(Saved entries)

════════════════════

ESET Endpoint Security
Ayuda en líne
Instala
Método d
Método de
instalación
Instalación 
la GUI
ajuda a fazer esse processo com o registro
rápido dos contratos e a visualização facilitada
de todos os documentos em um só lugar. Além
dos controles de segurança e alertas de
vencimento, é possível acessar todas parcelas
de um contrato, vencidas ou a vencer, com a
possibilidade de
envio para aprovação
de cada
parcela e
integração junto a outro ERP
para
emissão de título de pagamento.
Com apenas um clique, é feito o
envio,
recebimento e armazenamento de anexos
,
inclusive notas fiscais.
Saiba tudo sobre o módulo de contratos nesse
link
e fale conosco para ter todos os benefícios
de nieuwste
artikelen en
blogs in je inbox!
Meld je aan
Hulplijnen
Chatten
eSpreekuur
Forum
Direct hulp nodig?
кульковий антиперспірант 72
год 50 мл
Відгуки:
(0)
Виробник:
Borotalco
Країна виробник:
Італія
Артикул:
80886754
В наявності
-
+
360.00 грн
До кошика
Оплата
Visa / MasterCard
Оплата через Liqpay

════════════════════

**BRIEF**
Nothing in the data may differ; print all of it exactly as written.

**ANSWER BOX**
ESET Endpoint Security
Ayuda en líne
Instala
Método d
Método de
instalación
Instalación 
la GUI
ajuda a fazer esse processo com o registro
rápido dos contratos e a visualização facilitada
de todos os documentos em um só lugar. Além
dos controles de segurança e alertas de
vencimento, é possível acessar todas parcelas
de um contrato, vencidas ou a vencer, com a
possibilidade de
envio para aprovação
de cada
parcela e
integração junto a outro ERP
para
emissão de título de pagamento.
Com apenas um clique, é feito o
envio,
recebimento e armazenamento de anexos
,
inclusive notas fiscais.
Saiba tudo sobre o módulo de contratos nesse
link
e fale conosco para ter todos os benefícios
de nieuwste
artikelen en
blogs in je inbox!
Meld je aan
Hulplijnen
Chatten
eSpreekuur
Forum
Direct hulp nodig?
кульковий антиперспірант 72
год 50 мл
Відгуки:
(0)
Виробник:
Borotalco
Країна виробник:
Італія
Артикул:
80886754
В наявності
-
+
360.00 грн
До кошика
Оплата
Visa / MasterCard
Оплата через Liqpay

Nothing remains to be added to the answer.